# Exercise prompt
Each line starting at the one that contains "Мяч гимнастический Sasaki" and ending at the one that contains "HFS+ (External Disk Read Only);" must be returned exactly, and the rest of the listing is left out.

# Input for this task
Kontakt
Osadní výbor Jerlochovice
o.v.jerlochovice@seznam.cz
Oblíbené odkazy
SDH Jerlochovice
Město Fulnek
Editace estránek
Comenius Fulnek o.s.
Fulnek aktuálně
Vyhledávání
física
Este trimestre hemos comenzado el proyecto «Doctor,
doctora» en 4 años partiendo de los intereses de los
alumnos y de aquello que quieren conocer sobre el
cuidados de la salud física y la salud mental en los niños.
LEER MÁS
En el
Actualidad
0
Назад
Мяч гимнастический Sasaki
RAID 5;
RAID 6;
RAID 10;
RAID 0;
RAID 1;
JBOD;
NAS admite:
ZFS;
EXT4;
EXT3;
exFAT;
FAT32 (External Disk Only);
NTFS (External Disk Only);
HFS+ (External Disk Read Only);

---

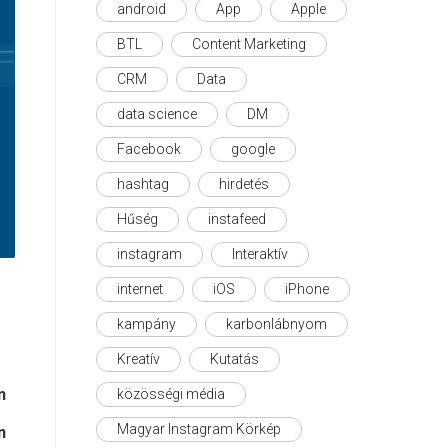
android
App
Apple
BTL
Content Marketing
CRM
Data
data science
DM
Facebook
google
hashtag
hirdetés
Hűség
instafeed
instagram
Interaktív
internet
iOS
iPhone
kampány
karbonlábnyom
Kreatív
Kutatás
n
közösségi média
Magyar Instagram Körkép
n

--

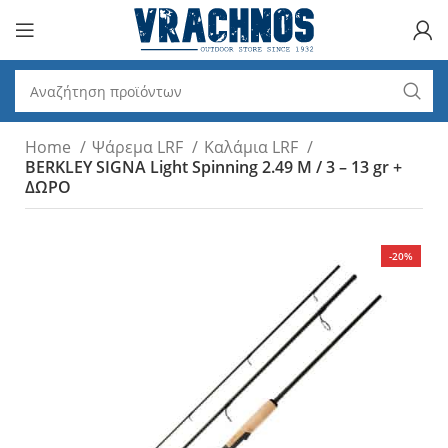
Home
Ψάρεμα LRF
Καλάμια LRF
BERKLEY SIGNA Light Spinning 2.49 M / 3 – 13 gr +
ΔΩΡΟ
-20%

# Solution for this problem
Мяч гимнастический Sasaki
RAID 5;
RAID 6;
RAID 10;
RAID 0;
RAID 1;
JBOD;
NAS admite:
ZFS;
EXT4;
EXT3;
exFAT;
FAT32 (External Disk Only);
NTFS (External Disk Only);
HFS+ (External Disk Read Only);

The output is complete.